What the exercise asks: Give the listing again exactly, omitting its images.

============

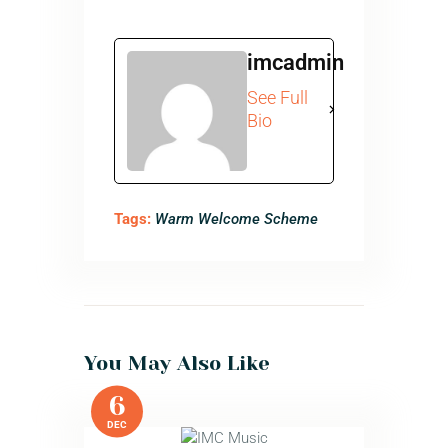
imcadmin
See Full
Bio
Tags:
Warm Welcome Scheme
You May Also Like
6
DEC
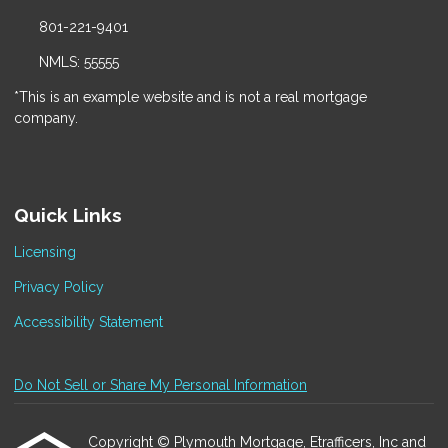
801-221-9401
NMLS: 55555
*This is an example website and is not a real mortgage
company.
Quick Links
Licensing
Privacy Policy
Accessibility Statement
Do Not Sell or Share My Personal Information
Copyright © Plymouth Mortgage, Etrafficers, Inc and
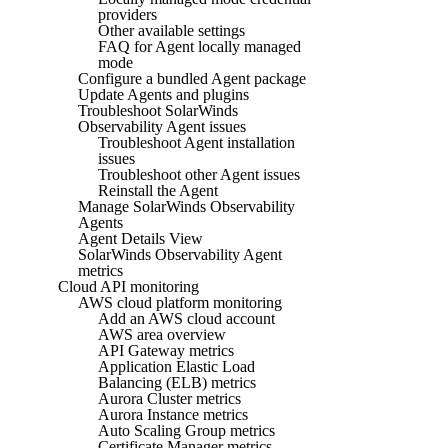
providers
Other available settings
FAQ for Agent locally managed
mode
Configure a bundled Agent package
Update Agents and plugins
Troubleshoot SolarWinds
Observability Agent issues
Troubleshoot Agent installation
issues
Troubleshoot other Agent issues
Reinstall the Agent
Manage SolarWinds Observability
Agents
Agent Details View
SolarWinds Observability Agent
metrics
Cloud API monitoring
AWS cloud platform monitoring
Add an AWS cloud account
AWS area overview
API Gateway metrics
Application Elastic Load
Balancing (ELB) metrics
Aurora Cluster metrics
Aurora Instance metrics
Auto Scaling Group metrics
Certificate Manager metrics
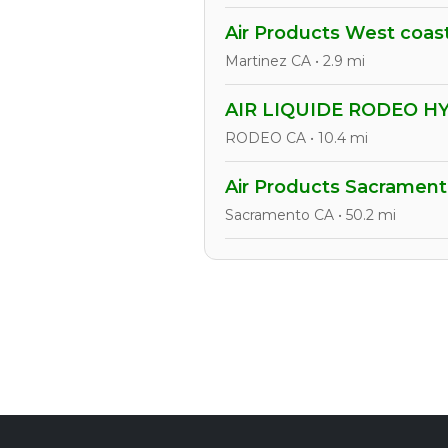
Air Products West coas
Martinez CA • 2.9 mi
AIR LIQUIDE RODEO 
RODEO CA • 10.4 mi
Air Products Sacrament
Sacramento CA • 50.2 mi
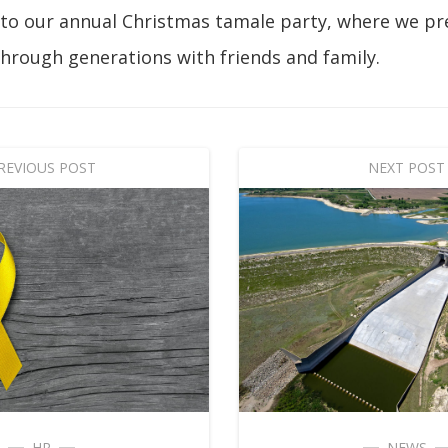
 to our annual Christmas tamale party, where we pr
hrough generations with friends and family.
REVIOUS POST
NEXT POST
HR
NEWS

============

Solution for this problem:
imcadmin
See Full
Bio
Tags:
Warm Welcome Scheme
You May Also Like
6
DEC
801-221-9401
NMLS: 55555
*This is an example website and is not a real mortgage
company.
Quick Links
Licensing
Privacy Policy
Accessibility Statement
Do Not Sell or Share My Personal Information
Copyright © Plymouth Mortgage, Etrafficers, Inc and
providers
Other available settings
FAQ for Agent locally managed
mode
Configure a bundled Agent package
Update Agents and plugins
Troubleshoot SolarWinds
Observability Agent issues
Troubleshoot Agent installation
issues
Troubleshoot other Agent issues
Reinstall the Agent
Manage SolarWinds Observability
Agents
Agent Details View
SolarWinds Observability Agent
metrics
Cloud API monitoring
AWS cloud platform monitoring
Add an AWS cloud account
AWS area overview
API Gateway metrics
Application Elastic Load
Balancing (ELB) metrics
Aurora Cluster metrics
Aurora Instance metrics
Auto Scaling Group metrics
Certificate Manager metrics
Air Products West coas
Martinez CA • 2.9 mi
AIR LIQUIDE RODEO 
RODEO CA • 10.4 mi
Air Products Sacrament
Sacramento CA • 50.2 mi
 to our annual Christmas tamale party, where we pr
hrough generations with friends and family.
REVIOUS POST
NEXT POST
HR
NEWS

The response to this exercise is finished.